La facturation conforme aux filiales
Chaque prestation rendue à une filiale doit faire l’objet d’une facture conforme, mentionnant obligatoirement :
- Le numéro de TVA de la holding ;
- Le taux applicable de TVA ;
- Le montant de TVA séparé du montant HT.
L’absence de facturation, ou la facturation sans TVA alors que celle-ci est due, constitue une irrégularité susceptible d’entraîner un rappel lors d’un contrôle fiscal.
Bon à savoir : il est fortement recommandé de formaliser les relations entre la holding et chaque filiale par une convention de services signée par les deux parties. Ce document précise la nature des prestations, leur fréquence et leur mode de rémunération. Il constitue la pièce justificative centrale en cas de contrôle et démontre la réalité économique des flux facturés.
Le groupe de TVA en holding : est-ce pertinent ?
Les groupes de sociétés peuvent, sous conditions, opter pour la constitution d’un groupe TVA (article 256 C du CGI). Concrètement, une fois le groupe TVA constitué, les opérations réalisées entre les membres du groupe ne sont plus soumises à TVA : elles deviennent des opérations internes, invisibles du point de vue fiscal. Une seule déclaration de TVA consolidée est déposée pour l’ensemble du groupe par le représentant désigné.
Le groupe TVA est soumis à des conditions strictes pour être validé en tant que tel :
- Toutes les entités membres doivent être établies en France ;
- Elles doivent être liées entre elles par des liens financiers (détention de plus de 50 % du capital ou des droits de vote), économiques (même secteur d’activité ou activités complémentaires) et d’organisation (direction ou gestion commune) ;
- Un représentant unique doit être désigné auprès du service des impôts des entreprises pour déposer les déclarations consolidées.
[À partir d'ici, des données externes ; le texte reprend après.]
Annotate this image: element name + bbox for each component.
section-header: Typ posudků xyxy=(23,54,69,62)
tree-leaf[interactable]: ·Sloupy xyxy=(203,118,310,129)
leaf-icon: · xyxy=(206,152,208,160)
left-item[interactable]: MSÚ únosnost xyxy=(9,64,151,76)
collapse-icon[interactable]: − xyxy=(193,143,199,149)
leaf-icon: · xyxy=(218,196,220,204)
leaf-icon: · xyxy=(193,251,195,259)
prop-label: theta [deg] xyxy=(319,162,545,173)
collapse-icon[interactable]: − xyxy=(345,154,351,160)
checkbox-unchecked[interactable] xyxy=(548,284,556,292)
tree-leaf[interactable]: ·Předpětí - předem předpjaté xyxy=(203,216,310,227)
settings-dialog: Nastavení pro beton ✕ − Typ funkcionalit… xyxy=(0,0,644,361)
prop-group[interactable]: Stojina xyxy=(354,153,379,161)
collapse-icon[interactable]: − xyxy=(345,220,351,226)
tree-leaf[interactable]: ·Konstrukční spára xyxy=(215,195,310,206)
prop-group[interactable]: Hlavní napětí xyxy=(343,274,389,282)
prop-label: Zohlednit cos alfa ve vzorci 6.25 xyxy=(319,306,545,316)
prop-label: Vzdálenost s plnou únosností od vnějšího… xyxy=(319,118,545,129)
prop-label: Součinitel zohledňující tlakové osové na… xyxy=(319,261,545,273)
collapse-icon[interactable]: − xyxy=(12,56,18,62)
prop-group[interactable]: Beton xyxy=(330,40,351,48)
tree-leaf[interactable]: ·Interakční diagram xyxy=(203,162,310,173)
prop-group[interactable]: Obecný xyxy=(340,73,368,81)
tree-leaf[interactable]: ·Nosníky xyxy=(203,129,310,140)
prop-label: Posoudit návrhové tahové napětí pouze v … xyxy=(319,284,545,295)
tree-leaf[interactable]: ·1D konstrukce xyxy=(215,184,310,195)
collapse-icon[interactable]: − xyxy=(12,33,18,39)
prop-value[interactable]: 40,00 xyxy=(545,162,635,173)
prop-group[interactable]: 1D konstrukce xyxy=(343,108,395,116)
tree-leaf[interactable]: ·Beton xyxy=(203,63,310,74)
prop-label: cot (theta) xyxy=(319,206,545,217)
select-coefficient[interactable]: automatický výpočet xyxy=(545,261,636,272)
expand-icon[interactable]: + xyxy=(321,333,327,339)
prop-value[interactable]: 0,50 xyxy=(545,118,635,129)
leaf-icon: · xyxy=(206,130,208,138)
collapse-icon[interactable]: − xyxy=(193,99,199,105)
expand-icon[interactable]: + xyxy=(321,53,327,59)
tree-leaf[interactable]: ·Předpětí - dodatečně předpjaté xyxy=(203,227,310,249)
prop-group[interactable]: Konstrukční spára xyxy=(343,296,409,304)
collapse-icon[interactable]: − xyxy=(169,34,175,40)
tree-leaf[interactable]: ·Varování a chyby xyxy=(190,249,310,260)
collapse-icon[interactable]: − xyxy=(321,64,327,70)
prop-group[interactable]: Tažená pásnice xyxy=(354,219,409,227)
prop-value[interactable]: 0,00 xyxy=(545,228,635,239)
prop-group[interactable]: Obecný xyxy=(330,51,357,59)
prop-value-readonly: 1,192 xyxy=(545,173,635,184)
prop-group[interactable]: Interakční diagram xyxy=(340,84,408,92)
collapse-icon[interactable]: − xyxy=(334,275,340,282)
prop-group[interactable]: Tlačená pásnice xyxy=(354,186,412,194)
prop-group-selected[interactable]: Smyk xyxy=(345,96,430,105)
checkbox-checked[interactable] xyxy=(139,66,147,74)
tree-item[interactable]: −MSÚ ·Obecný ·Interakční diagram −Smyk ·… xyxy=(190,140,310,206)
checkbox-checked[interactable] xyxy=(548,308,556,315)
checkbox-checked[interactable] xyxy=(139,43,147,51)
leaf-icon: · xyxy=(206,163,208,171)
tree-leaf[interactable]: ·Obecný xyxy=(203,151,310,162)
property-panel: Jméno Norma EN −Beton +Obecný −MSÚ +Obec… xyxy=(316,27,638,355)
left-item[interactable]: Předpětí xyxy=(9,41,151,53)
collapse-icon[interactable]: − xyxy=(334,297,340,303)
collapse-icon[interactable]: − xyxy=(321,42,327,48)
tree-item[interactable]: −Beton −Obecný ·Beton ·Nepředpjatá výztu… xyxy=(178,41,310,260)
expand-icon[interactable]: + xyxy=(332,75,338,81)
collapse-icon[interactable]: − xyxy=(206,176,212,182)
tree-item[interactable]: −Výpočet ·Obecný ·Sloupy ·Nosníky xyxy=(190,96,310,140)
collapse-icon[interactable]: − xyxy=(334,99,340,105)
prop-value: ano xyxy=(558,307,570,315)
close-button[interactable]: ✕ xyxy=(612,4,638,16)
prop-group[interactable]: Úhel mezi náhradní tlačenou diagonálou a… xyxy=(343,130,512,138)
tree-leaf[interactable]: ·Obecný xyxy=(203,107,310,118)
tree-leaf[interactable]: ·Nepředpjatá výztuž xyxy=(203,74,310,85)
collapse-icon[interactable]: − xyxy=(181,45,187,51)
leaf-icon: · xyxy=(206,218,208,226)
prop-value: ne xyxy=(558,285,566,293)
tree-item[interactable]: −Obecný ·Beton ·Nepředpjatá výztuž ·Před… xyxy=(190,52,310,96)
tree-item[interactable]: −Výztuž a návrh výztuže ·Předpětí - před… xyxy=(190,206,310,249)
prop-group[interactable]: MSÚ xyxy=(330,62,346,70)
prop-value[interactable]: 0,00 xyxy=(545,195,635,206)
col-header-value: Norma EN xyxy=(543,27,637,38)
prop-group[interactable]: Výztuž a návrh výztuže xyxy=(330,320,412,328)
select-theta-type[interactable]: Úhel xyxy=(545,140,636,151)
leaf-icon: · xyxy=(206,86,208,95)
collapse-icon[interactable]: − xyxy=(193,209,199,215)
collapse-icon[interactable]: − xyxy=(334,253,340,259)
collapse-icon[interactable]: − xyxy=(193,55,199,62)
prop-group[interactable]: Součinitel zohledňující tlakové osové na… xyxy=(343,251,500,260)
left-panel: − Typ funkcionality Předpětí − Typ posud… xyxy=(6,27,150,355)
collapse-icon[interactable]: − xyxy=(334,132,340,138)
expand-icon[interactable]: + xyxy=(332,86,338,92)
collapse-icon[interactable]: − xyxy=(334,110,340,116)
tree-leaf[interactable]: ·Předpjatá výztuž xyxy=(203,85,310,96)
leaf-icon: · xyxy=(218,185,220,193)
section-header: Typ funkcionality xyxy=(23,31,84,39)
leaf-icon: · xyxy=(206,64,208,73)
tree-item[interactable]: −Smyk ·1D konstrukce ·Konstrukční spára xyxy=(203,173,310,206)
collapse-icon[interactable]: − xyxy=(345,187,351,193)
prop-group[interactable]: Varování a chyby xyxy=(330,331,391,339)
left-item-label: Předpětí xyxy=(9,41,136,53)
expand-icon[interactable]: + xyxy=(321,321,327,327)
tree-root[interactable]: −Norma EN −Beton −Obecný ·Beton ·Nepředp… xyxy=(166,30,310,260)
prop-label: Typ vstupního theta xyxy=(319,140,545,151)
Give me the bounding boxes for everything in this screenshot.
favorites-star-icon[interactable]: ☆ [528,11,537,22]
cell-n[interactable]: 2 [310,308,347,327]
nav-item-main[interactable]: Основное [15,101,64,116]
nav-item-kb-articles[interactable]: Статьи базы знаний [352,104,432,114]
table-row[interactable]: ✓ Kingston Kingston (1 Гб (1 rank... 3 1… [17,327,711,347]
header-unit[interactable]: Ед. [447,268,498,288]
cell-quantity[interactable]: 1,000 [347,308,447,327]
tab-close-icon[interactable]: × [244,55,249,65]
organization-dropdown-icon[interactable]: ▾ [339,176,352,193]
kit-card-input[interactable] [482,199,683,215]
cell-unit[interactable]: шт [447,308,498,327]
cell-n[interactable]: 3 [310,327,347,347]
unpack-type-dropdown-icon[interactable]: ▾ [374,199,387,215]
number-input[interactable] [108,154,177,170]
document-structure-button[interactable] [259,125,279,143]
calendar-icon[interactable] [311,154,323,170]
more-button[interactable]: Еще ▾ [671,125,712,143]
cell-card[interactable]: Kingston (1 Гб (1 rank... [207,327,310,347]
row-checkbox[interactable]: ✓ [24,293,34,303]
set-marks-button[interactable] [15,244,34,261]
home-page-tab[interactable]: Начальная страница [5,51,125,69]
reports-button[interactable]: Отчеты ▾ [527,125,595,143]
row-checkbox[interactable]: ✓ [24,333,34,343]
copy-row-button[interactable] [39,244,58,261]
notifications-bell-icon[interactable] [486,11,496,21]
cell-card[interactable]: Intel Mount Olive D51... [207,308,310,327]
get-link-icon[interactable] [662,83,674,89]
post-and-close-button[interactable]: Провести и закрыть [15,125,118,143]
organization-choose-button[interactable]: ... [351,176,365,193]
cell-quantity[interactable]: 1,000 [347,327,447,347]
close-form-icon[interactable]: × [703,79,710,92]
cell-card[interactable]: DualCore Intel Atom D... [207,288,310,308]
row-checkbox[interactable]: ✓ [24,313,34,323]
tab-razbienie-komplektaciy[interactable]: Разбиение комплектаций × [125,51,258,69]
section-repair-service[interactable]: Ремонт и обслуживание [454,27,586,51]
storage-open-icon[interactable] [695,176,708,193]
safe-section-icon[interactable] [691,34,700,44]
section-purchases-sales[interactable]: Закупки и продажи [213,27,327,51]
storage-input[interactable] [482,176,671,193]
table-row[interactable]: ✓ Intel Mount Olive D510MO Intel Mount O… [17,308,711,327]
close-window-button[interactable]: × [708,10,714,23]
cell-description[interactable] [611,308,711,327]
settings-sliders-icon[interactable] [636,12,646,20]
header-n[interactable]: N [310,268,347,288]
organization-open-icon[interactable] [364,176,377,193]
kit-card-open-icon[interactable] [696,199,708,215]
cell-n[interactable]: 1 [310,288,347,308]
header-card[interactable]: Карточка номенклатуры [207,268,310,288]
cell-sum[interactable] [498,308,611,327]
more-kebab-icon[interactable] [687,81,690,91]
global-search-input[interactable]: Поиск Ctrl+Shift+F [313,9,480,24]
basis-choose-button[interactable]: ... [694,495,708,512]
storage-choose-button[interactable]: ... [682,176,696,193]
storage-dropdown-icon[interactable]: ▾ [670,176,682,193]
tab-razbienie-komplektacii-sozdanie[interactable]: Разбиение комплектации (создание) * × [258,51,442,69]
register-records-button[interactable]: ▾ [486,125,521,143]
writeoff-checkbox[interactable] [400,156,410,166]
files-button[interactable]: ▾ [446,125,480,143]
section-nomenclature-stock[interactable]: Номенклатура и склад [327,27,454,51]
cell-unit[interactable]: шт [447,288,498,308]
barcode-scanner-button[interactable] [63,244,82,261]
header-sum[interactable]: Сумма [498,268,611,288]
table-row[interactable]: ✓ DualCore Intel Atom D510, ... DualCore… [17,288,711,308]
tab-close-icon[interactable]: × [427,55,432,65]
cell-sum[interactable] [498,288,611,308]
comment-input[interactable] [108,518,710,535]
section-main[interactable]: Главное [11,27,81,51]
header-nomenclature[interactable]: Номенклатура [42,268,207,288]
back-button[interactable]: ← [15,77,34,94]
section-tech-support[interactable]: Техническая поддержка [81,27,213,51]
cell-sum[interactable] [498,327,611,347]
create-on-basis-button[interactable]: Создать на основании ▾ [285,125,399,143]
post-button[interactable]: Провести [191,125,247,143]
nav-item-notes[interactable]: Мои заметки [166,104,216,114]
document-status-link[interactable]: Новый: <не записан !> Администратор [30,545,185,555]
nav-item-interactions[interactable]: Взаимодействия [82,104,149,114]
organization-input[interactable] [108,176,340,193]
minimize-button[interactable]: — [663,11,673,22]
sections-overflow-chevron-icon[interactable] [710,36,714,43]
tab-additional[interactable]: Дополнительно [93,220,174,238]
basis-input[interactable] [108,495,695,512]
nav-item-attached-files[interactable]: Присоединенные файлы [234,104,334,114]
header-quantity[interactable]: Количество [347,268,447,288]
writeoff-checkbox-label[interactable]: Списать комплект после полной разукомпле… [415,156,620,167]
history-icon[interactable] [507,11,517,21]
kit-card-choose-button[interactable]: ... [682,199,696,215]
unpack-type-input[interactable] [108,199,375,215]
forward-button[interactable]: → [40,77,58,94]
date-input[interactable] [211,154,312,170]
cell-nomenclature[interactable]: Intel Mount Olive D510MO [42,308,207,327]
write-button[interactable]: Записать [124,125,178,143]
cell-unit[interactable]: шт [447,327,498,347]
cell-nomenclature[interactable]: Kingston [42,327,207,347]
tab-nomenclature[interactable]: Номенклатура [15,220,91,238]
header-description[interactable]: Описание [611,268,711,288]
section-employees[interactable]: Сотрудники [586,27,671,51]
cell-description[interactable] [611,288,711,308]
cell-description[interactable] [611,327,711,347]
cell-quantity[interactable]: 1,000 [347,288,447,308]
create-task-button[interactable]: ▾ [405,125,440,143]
L’option s’exerce pour une durée minimale de trois ans et doit être notifiée à l’administration avant le 31 octobre pour une prise d’effet au 1er janvier de l’année suivante.
À noter : le groupe TVA est souvent le plus intéressant lorsque certaines sociétés ont un droit à déduction limité (secteur financier, santé, immobilier, etc.), car il évite de facturer de la TVA sur les flux internes.
Quelles sont les erreurs fréquentes à éviter en matière de TVA et de holding ?
Ne pas qualifier précisément son type de holding avant la première déclaration
La première erreur consiste à ne pas qualifier clairement la nature de la holding dès sa création. Une holding qui se comporte comme une holding animatrice (elle rend des services à ses filiales) mais qui n’est pas immatriculée à la TVA s’expose à un rappel de TVA collectée, majoré des pénalités et intérêts de retard. À l’inverse, une holding passive qui s’immatricule sans raison valable peut créer des complications administratives inutiles.
Mal appliquer le prorata en cas d’activités mixtes
Lorsque la holding exerce des activités mixtes, le calcul du prorata doit être réalisé avec rigueur. Une erreur dans la détermination du coefficient d’assujettissement conduit à déduire une TVA supérieure à ce que la réglementation autorise. Ce type d’erreur est fréquemment identifié lors des contrôles fiscaux.
Omettre de déclarer les prestations intragroupes soumises à TVA
Certains dirigeants estiment, à tort, que les prestations réalisées entre sociétés d’un même groupe n’ont pas à être facturées ou déclarées à la TVA. C’est une erreur : dès lors que la holding n’a pas opté pour le groupe TVA, chaque prestation facturée à une filiale doit être soumise à la TVA dans les conditions de droit commun, déclarée et reversée à l’administration. L’absence de facturation ou de déclaration constitue une irrégularité susceptible d’entraîner un rappel de TVA.